What you need to do
Write out, word for word, every line in the data below from the one containing "方向机漏油能修，具体需要询问专业的维修人" to the one containing "结果：驾驶时方向不稳，方向...", both of them included.

Source information
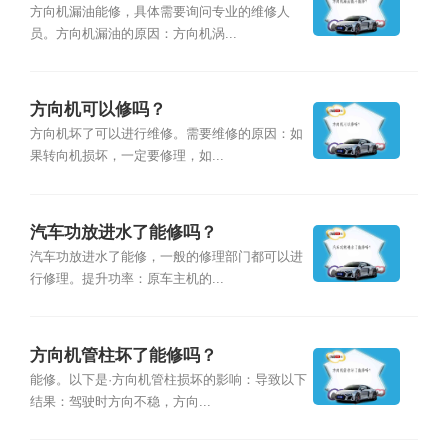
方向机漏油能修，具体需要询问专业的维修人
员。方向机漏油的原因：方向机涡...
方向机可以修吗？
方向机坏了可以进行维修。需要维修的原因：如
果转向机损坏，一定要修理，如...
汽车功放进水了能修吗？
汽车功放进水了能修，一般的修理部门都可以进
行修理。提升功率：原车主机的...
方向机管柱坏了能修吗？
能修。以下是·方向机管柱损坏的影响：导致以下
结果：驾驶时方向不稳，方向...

* * *

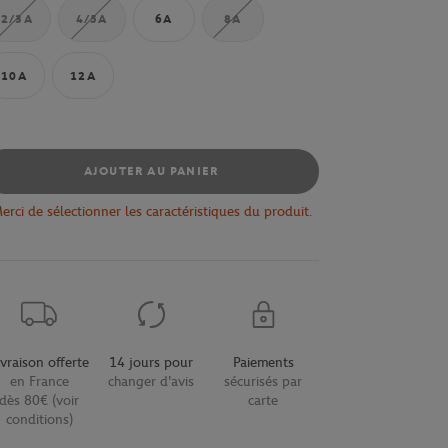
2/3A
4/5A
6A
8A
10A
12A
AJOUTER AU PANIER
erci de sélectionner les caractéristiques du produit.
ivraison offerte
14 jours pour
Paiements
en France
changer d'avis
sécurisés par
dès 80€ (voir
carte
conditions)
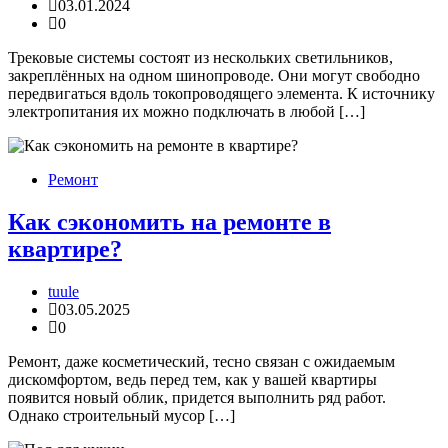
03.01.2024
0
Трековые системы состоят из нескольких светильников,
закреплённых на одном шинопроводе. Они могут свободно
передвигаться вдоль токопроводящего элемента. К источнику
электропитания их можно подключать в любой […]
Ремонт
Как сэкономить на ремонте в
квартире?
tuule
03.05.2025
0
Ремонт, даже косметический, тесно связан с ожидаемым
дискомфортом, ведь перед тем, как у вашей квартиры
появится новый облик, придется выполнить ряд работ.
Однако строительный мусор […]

* * *

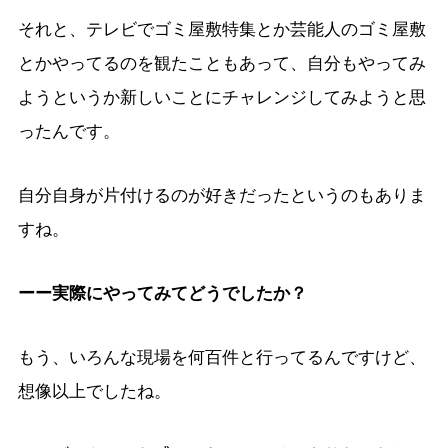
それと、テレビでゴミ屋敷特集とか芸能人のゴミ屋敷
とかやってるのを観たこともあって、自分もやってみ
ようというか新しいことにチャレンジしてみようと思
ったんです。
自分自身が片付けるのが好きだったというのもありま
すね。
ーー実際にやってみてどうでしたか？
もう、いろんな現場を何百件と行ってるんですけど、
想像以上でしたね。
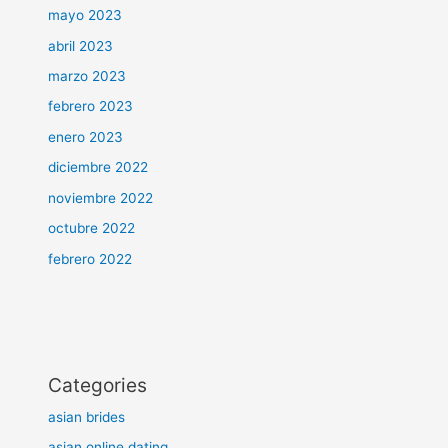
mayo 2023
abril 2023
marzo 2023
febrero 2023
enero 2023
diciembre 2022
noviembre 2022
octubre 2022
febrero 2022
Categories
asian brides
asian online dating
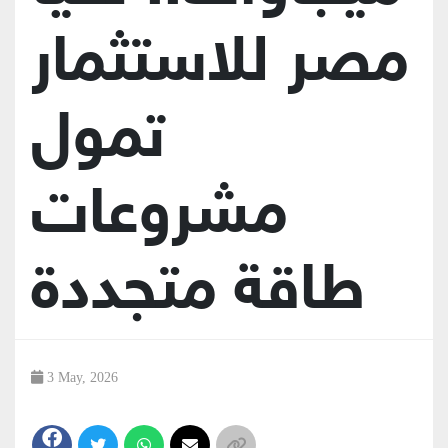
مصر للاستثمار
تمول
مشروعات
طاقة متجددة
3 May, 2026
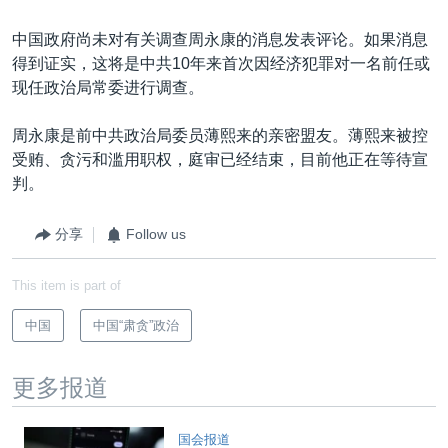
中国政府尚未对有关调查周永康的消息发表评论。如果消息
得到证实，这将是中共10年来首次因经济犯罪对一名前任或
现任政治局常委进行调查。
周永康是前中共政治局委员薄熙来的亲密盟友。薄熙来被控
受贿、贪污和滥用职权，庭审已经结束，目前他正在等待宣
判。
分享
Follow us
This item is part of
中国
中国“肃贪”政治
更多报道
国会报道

Expected answer
方向机漏油能修，具体需要询问专业的维修人
员。方向机漏油的原因：方向机涡...
方向机可以修吗？
方向机坏了可以进行维修。需要维修的原因：如
果转向机损坏，一定要修理，如...
汽车功放进水了能修吗？
汽车功放进水了能修，一般的修理部门都可以进
行修理。提升功率：原车主机的...
方向机管柱坏了能修吗？
能修。以下是·方向机管柱损坏的影响：导致以下
结果：驾驶时方向不稳，方向...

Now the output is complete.